The Brute-force attack or also called the exhaustive key attack is a common attack and is the baseline for all other attacks. How the brute-force attack works by trying every single possible key the cipher can have. In the substitution cipher case that means we need to try every possible ciphertext alphabet.
Thus it is important to step back and think about how the ciphertext alphabet is made. As we know, we need to make a mapping from the plaintext alphabet to the ciphertext alphabet so that every letter in the plaintext alphabet has another letter in the ciphertext alphabet. Then notice that to choose the first mapping, we have 26 choices of letters, then for the second mapping we have 25 letters to choose from, and so on.
Then to get a count for how many keys we need aka the keyspace, this is:

|k| = 26⋅25⋅24⋅23⋅22⋅…⋅2⋅1 = 26! (the ! is the notation for factorial)

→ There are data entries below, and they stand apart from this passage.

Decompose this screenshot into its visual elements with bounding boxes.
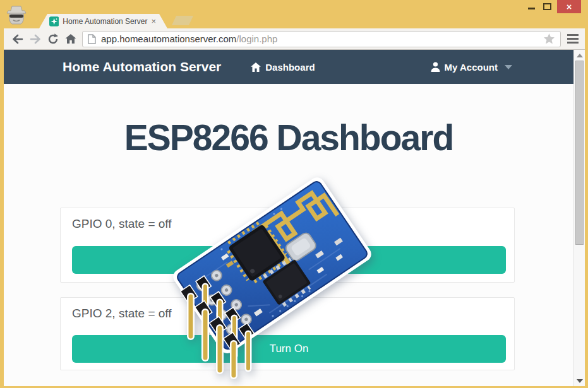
home-icon: [64, 32, 78, 46]
tab-strip: Home Automation Server ×: [0, 14, 588, 28]
reload-icon: [46, 32, 60, 46]
browser-window: × Home Automation Server ×: [0, 0, 588, 388]
url-text: app.homeautomationserver.com/login.php: [101, 33, 543, 44]
nav-link-label: My Account: [445, 62, 498, 73]
back-arrow-icon: [11, 32, 25, 46]
minimize-button[interactable]: [528, 8, 535, 9]
page-title: ESP8266 Dashboard: [4, 117, 573, 158]
title-bar: ×: [0, 0, 588, 14]
home-button[interactable]: [62, 30, 80, 48]
gpio0-turn-on-button[interactable]: Turn On: [72, 246, 506, 274]
forward-button[interactable]: [27, 30, 44, 48]
gpio0-panel: GPIO 0, state = off Turn On: [60, 208, 515, 283]
url-domain: app.homeautomationserver.com: [101, 33, 236, 44]
dashboard-home-icon: [251, 62, 261, 72]
gpio0-state-label: GPIO 0, state = off: [72, 217, 172, 231]
scroll-down-icon: [577, 379, 583, 383]
url-path: /login.php: [236, 33, 277, 44]
chevron-down-icon: [505, 65, 512, 69]
site-navbar: Home Automation Server Dashboard My Acco…: [4, 50, 573, 84]
bookmark-star-icon[interactable]: [543, 33, 555, 45]
scroll-down-button[interactable]: [574, 376, 585, 385]
nav-link-my-account[interactable]: My Account: [431, 62, 512, 73]
close-button[interactable]: ×: [557, 0, 581, 13]
reload-button[interactable]: [44, 30, 62, 48]
nav-link-label: Dashboard: [265, 62, 315, 73]
browser-toolbar: app.homeautomationserver.com/login.php: [4, 28, 585, 50]
scroll-up-icon: [577, 54, 583, 57]
forward-arrow-icon: [28, 32, 42, 46]
scrollbar-thumb[interactable]: [575, 61, 584, 245]
tab-close-icon[interactable]: ×: [151, 17, 156, 25]
menu-button[interactable]: [565, 31, 581, 47]
gpio2-state-label: GPIO 2, state = off: [72, 307, 172, 320]
page-viewport: Home Automation Server Dashboard My Acco…: [4, 50, 573, 386]
scroll-up-button[interactable]: [574, 50, 585, 60]
page-scrollbar[interactable]: [573, 50, 585, 386]
new-tab-button[interactable]: [172, 16, 193, 25]
browser-tab[interactable]: Home Automation Server ×: [39, 14, 167, 28]
address-bar[interactable]: app.homeautomationserver.com/login.php: [82, 31, 561, 47]
gpio2-panel: GPIO 2, state = off Turn On: [60, 297, 515, 370]
tab-title: Home Automation Server: [63, 17, 147, 26]
favicon-icon: [49, 16, 59, 26]
maximize-button[interactable]: [543, 3, 551, 10]
nav-link-dashboard[interactable]: Dashboard: [251, 62, 315, 73]
back-button[interactable]: [9, 30, 27, 48]
user-icon: [431, 62, 440, 72]
navbar-brand[interactable]: Home Automation Server: [63, 59, 221, 74]
page-icon: [88, 34, 96, 44]
gpio2-turn-on-button[interactable]: Turn On: [72, 335, 506, 363]
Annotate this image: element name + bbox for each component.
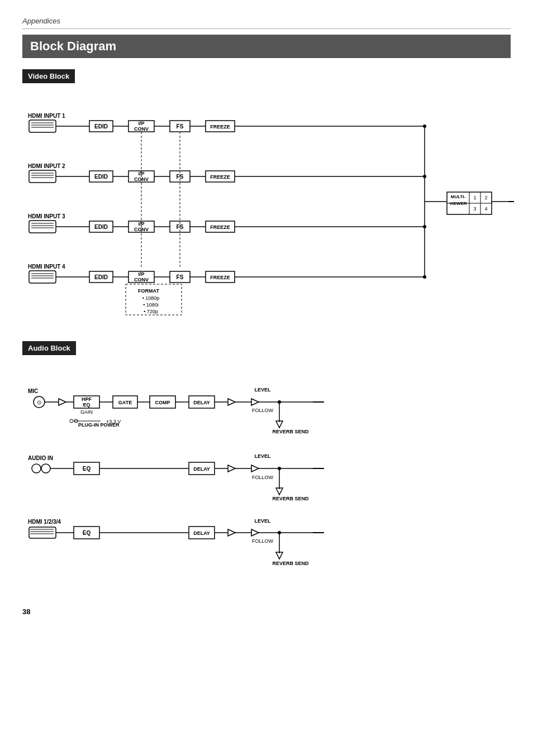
svg-text:• 720p: • 720p [144,309,158,314]
svg-marker-122 [228,399,235,405]
audio-block-diagram: MIC ⊙ HPF EQ GAIN GATE COMP DELAY LEVEL [22,361,511,596]
svg-text:REVERB SEND: REVERB SEND [272,429,309,434]
svg-text:FS: FS [177,123,184,130]
svg-point-140 [32,464,41,473]
breadcrumb: Appendices [22,17,511,25]
svg-text:COMP: COMP [155,400,170,405]
svg-text:FS: FS [177,174,184,180]
svg-text:EQ: EQ [83,530,91,536]
svg-rect-41 [29,221,56,233]
svg-text:REVERB SEND: REVERB SEND [272,496,309,501]
svg-text:FOLLOW: FOLLOW [252,475,274,480]
svg-text:CONV: CONV [134,277,149,283]
svg-text:FREEZE: FREEZE [210,174,230,180]
svg-point-87 [423,275,426,279]
svg-marker-173 [228,529,235,536]
svg-text:HDMI  INPUT 2: HDMI INPUT 2 [28,163,65,169]
svg-text:I/P: I/P [138,171,144,176]
svg-text:3: 3 [473,206,476,212]
svg-text:2: 2 [484,195,487,200]
video-block-label: Video Block [22,69,75,83]
svg-text:⊙: ⊙ [37,399,41,405]
svg-text:EQ: EQ [83,402,90,408]
svg-point-137 [70,419,73,423]
audio-block-label: Audio Block [22,341,76,355]
svg-text:CONV: CONV [134,176,149,182]
svg-text:I/P: I/P [138,221,144,227]
page-number: 38 [22,607,511,616]
svg-text:FS: FS [177,274,184,280]
svg-text:HDMI  INPUT 1: HDMI INPUT 1 [28,113,65,119]
svg-text:FORMAT: FORMAT [138,288,159,294]
svg-text:I/P: I/P [138,271,144,277]
svg-point-85 [423,175,426,178]
svg-text:HDMI  INPUT 3: HDMI INPUT 3 [28,213,65,219]
svg-rect-60 [29,271,56,283]
svg-rect-22 [29,170,56,183]
svg-marker-152 [251,465,259,472]
svg-marker-105 [59,399,66,405]
svg-text:FREEZE: FREEZE [210,124,230,130]
svg-point-86 [423,225,426,228]
svg-text:EDID: EDID [94,224,108,230]
svg-text:HPF: HPF [82,396,92,402]
svg-text:+3.3 V: +3.3 V [106,419,121,424]
svg-text:FS: FS [177,224,184,230]
svg-text:I/P: I/P [138,121,144,126]
svg-text:HDMI  INPUT 4: HDMI INPUT 4 [28,264,65,270]
svg-marker-176 [251,529,259,536]
svg-text:4: 4 [484,206,487,212]
svg-rect-162 [29,527,56,538]
svg-point-141 [41,464,50,473]
svg-text:LEVEL: LEVEL [254,453,271,459]
svg-text:DELAY: DELAY [193,466,210,472]
svg-text:• 1080i: • 1080i [143,302,159,308]
svg-text:GAIN: GAIN [80,409,93,415]
svg-text:DELAY: DELAY [193,400,210,405]
section-header: Block Diagram [22,35,511,58]
svg-text:VIEWER: VIEWER [449,201,467,206]
svg-text:FOLLOW: FOLLOW [252,408,274,413]
svg-text:LEVEL: LEVEL [254,387,271,393]
svg-text:CONV: CONV [134,227,149,232]
svg-rect-1 [29,120,56,132]
svg-text:LEVEL: LEVEL [254,518,271,524]
svg-point-84 [423,125,426,128]
svg-text:• 1080p: • 1080p [142,295,160,301]
svg-text:MIC: MIC [28,388,38,394]
svg-text:REVERB SEND: REVERB SEND [272,561,309,566]
svg-text:EDID: EDID [94,274,108,280]
svg-text:EDID: EDID [94,174,108,180]
svg-text:MULTI-: MULTI- [451,194,466,199]
video-block-diagram: HDMI INPUT 1 EDID I/P CONV FS FREEZE HDM… [22,89,511,324]
svg-text:EQ: EQ [83,466,91,472]
svg-text:1: 1 [473,195,476,200]
svg-text:HDMI 1/2/3/4: HDMI 1/2/3/4 [28,519,61,525]
svg-marker-125 [251,399,259,405]
svg-marker-149 [228,465,235,472]
svg-text:CONV: CONV [134,126,149,132]
svg-text:DELAY: DELAY [193,530,210,536]
svg-text:GATE: GATE [118,400,132,405]
svg-text:EDID: EDID [94,123,108,130]
svg-text:FREEZE: FREEZE [210,224,230,230]
svg-text:AUDIO IN: AUDIO IN [28,455,53,461]
svg-text:FOLLOW: FOLLOW [252,538,274,544]
svg-text:FREEZE: FREEZE [210,275,230,280]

Therefore, the keyspace is |k| = 26! ≈ 2^88 that is 309 septillion. To put in some kind of perspective, my computer can try ~1 Billion keys per second. Still, it would still take years for my computer to find the key for just this one example. But if you are really interested I have my own project in C++ on my GitHub that breaks the example above that uses LION as a keyword.
So the keyspace is too large for a brute-force attack to work, then you may be wondering “Why is this cipher considered very weak then?” Well, that is because as cryptanalysts we have a lot more tools than just brute-force.

Letter frequency analysis

The letter frequency analysis attack will be very common for the historical ciphers we will cover in the future like substitution, Caesar, vigenere, etc. The letter frequency analysis attack uses the fact that languages, and in this case the english language does not equally use each of the letters in its alphabet. So some letters are used more than others, here is a chart to show this:

We can notice that E is the most common letter in the English alphabet, occurring ~12% of the time. Therefore, if we have an encrypted message and count how many times each letter occurs we should get something similar to this chart. If we notice the P is showing up 12% of the time, we can assume that E in the plaintext alphabet maps to P in the ciphertext alphabet.
This would let us then make guesses of which mapping is what, and from there we can use other observations like double letters, and common letter combinations to further narrow down what the ciphertext alphabet could be. If you want to try this yourself, I found this tool online so I highly encourage you to try it out on your own.